Il est vivement conseillé d’en adopter au moins deux. Deux femelles ou deux mâles compatibles peuvent cohabiter. Un mâle castré peut également vivre avec une ou plusieurs femelles. La constitution du groupe doit toujours éviter les reproductions non désirées.
En Suisse, la réglementation sur la protection animale prévoit d’ailleurs que les cochons d’Inde, considérés comme une espèce sociale, soient détenus en groupe d’au moins deux individus.
Le foin de bonne qualité constitue l’aliment principal du cochon d’Inde et doit être disponible à volonté, jour et nuit. Il apporte les fibres indispensables au transit intestinal et favorise l’usure naturelle des dents.
Le cochon d’Inde ne synthétise pas la vitamine C. Son alimentation doit donc en apporter quotidiennement, notamment grâce aux légumes riches en vitamine C et à des granulés adaptés. Une supplémentation peut être recommandée dans certaines situations ; sa quantité doit être adaptée aux besoins de l’animal, idéalement avec les conseils d’un vétérinaire.

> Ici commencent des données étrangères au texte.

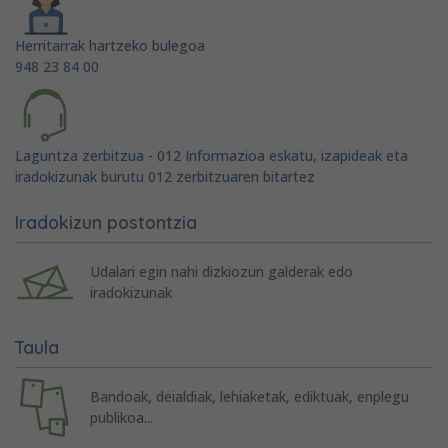
Herritarrak hartzeko bulegoa
948 23 84 00
Laguntza zerbitzua - 012 Informazioa eskatu, izapideak eta
iradokizunak burutu 012 zerbitzuaren bitartez
Iradokizun postontzia
Udalari egin nahi dizkiozun galderak edo
iradokizunak
Taula
Bandoak, deialdiak, lehiaketak, ediktuak, enplegu
publikoa...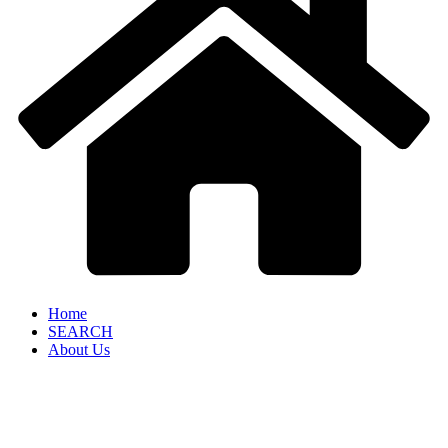
Home
SEARCH
About Us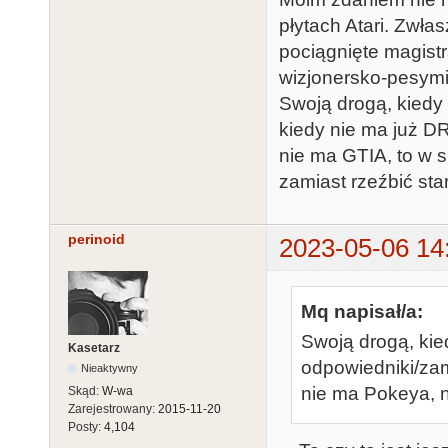
płytach Atari. Zwła
pociągnięte magistra
wizjonersko-pesymi
Swoją drogą, kiedy 
kiedy nie ma już D
nie ma GTIA, to w s
zamiast rzeźbić star
perinoid
2023-05-06 14
Mq napisał/a:
Swoją drogą, kie
Kasetarz
odpowiedniki/zam
Nieaktywny
nie ma Pokeya, n
Skąd:
W-wa
Zarejestrowany:
2015-11-20
Posty:
4,104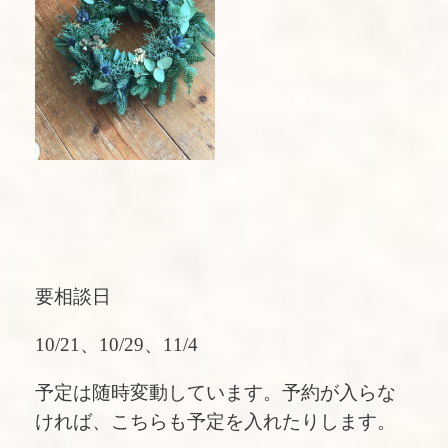
要相談日
10/21、10/29、11/4
予定は随時変動しています。予約が入らな
ければ、こちらも予定を入れたりします。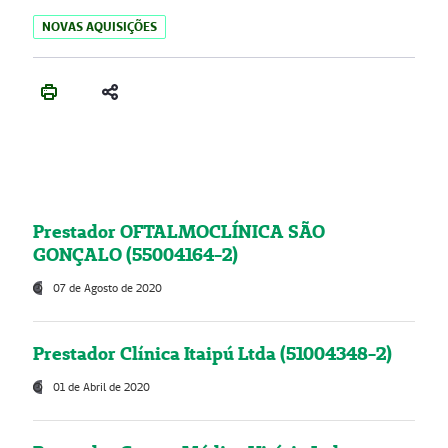
NOVAS AQUISIÇÕES
Prestador OFTALMOCLÍNICA SÃO
GONÇALO (55004164-2)
07 de Agosto de 2020
Prestador Clínica Itaipú Ltda (51004348-2)
01 de Abril de 2020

Plus l’espace disponible est important, mieux les cochons d’Inde peuvent exprimer leurs comportements naturels. Pour deux animaux, privilégiez un grand habitat d’au moins 1,20 m de longueur, complété si possible par un parc sécurisé permettant de courir et d’explorer.
Contrairement au hamster, le cochon d’Inde n’a pas besoin de roue. Son dos et ses pattes ne sont pas adaptés à ce type d’accessoire.
Observez votre animal chaque jour. Un cochon d’Inde qui cesse de manger, reste prostré, maigrit ou respire anormalement doit être montré rapidement à un vétérinaire, car son état peut se dégrader vite.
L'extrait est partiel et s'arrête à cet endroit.